TO DO |
Copy exactly. Begin with the line that contains "2023 (162, 1608)" and stop after the last line of the records.

___ RECORD EXTRACTS ___

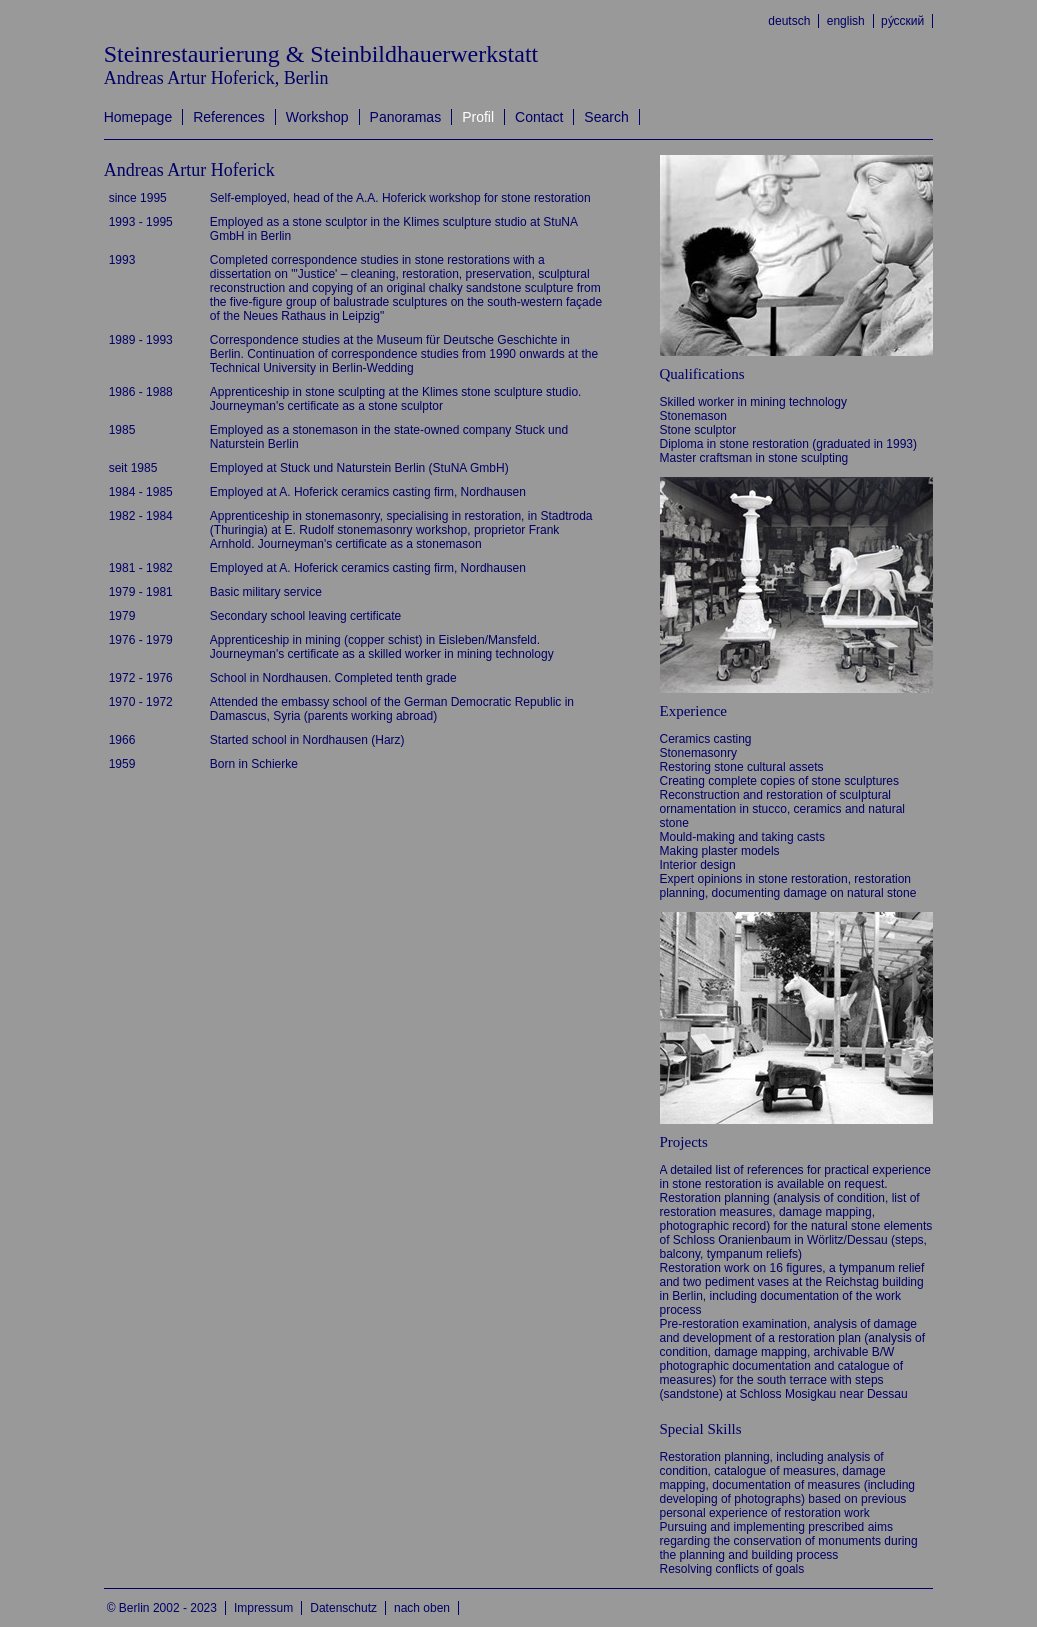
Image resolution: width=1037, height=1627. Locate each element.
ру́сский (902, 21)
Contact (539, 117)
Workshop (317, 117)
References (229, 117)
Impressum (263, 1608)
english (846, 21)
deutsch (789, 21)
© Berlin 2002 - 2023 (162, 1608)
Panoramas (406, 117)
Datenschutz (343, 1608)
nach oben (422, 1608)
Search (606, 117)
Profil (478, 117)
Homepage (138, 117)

___

PROBLEM SOLUTION |
© Berlin 2002 - 2023 (162, 1608)
Panoramas (406, 117)
Datenschutz (343, 1608)
nach oben (422, 1608)
Search (606, 117)
Profil (478, 117)
Homepage (138, 117)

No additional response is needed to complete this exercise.